● **WORK TO BE COMPLETED**
In the entries below, the lines from the one with "especialmente das esquerdas, tentaram chegar" through the one with "его организаторов" are to be copied exactly; both ends count.

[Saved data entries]
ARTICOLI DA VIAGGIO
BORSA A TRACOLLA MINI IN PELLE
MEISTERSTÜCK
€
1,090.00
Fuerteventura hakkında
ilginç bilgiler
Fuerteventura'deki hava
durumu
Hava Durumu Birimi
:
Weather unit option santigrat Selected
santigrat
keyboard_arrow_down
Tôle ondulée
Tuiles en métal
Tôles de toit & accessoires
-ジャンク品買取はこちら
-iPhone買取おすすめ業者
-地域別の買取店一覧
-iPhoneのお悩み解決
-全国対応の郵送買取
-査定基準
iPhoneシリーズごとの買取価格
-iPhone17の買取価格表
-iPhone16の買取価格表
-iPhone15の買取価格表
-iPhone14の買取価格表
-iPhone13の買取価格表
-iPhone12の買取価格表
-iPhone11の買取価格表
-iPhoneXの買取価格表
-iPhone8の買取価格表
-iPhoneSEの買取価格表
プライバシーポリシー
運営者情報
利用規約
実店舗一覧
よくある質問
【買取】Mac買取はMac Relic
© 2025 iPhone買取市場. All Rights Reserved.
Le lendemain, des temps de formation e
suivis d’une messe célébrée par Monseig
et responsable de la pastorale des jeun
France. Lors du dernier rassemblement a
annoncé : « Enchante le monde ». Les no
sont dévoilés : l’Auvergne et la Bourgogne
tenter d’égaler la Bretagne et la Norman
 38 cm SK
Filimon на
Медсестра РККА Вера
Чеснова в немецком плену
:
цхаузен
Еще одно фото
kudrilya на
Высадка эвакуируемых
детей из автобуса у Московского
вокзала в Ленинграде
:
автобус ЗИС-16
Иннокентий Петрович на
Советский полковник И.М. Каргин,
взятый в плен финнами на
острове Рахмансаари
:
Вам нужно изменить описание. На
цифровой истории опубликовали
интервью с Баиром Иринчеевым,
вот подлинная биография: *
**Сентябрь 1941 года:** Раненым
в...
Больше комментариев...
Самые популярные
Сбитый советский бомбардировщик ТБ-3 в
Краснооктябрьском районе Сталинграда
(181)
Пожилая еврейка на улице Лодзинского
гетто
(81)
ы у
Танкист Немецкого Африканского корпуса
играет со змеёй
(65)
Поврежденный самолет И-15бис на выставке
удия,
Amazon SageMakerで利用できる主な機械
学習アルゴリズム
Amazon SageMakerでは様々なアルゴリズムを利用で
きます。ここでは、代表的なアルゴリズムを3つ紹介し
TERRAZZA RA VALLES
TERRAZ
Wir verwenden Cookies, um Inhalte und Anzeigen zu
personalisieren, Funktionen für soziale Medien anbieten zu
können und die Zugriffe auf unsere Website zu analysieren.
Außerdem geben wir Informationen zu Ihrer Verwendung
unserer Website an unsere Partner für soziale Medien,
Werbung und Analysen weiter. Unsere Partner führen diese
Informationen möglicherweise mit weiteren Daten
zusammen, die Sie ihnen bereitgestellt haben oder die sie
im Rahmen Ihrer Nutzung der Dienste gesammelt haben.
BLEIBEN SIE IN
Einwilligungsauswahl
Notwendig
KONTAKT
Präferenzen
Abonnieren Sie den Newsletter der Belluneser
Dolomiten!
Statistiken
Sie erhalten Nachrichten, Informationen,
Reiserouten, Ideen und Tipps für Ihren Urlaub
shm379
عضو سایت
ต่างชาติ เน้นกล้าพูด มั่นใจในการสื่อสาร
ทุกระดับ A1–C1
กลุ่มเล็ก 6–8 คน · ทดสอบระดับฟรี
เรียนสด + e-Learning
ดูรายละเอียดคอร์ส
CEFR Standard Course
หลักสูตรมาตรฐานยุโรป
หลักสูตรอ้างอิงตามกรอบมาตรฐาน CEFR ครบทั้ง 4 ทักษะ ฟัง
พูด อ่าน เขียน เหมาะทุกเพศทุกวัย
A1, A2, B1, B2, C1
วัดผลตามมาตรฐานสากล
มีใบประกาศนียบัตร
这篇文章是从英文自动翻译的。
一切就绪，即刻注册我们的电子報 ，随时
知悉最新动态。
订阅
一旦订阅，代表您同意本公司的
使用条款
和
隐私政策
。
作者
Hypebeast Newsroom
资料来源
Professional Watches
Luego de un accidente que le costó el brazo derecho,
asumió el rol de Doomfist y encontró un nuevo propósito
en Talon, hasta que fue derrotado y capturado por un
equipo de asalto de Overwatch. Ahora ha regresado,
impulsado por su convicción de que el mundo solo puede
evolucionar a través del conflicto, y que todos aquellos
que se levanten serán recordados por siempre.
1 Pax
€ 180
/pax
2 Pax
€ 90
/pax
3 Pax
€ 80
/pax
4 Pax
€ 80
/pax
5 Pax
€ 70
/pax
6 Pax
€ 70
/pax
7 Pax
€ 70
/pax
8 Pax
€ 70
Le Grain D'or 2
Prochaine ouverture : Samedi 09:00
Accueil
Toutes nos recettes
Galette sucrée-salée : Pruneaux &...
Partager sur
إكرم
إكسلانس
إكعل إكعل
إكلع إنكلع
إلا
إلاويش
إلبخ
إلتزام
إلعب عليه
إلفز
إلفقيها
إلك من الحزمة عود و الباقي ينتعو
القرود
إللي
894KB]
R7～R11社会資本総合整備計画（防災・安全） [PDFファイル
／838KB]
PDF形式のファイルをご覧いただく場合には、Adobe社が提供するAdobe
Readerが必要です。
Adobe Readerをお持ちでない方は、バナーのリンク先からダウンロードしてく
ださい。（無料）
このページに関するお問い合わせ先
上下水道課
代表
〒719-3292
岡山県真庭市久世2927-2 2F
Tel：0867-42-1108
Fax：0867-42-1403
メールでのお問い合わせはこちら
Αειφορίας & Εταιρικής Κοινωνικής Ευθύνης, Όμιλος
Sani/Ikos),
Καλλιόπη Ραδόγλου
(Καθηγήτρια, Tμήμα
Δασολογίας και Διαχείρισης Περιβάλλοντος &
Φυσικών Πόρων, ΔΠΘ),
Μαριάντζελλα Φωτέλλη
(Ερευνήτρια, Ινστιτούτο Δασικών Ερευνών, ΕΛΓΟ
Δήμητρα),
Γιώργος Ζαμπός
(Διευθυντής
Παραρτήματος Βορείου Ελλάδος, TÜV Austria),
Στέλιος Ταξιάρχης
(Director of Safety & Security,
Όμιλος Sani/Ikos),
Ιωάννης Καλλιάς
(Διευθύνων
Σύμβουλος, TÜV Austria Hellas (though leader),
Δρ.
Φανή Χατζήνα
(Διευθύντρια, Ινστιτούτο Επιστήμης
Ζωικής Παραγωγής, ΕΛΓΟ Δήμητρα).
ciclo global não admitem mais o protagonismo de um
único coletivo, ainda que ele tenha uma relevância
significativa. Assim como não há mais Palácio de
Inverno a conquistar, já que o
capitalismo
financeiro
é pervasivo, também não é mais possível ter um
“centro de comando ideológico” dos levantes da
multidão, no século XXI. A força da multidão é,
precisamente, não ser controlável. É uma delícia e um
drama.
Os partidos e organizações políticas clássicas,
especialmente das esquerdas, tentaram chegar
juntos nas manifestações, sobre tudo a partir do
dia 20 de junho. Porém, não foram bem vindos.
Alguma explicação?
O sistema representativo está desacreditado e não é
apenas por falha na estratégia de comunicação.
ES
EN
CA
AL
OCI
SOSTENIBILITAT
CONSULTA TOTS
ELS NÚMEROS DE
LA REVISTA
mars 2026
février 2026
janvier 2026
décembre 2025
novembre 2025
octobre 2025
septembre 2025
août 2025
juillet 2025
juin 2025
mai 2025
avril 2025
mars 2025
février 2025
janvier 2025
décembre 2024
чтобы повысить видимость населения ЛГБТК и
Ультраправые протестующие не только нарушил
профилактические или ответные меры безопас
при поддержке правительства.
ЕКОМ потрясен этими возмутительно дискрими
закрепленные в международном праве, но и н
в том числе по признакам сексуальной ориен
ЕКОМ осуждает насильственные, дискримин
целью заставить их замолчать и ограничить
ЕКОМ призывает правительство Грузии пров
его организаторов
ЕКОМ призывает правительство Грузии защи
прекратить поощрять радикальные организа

● **THE COMPLETED TASK**
especialmente das esquerdas, tentaram chegar
juntos nas manifestações, sobre tudo a partir do
dia 20 de junho. Porém, não foram bem vindos.
Alguma explicação?
O sistema representativo está desacreditado e não é
apenas por falha na estratégia de comunicação.
ES
EN
CA
AL
OCI
SOSTENIBILITAT
CONSULTA TOTS
ELS NÚMEROS DE
LA REVISTA
mars 2026
février 2026
janvier 2026
décembre 2025
novembre 2025
octobre 2025
septembre 2025
août 2025
juillet 2025
juin 2025
mai 2025
avril 2025
mars 2025
février 2025
janvier 2025
décembre 2024
чтобы повысить видимость населения ЛГБТК и
Ультраправые протестующие не только нарушил
профилактические или ответные меры безопас
при поддержке правительства.
ЕКОМ потрясен этими возмутительно дискрими
закрепленные в международном праве, но и н
в том числе по признакам сексуальной ориен
ЕКОМ осуждает насильственные, дискримин
целью заставить их замолчать и ограничить
ЕКОМ призывает правительство Грузии пров
его организаторов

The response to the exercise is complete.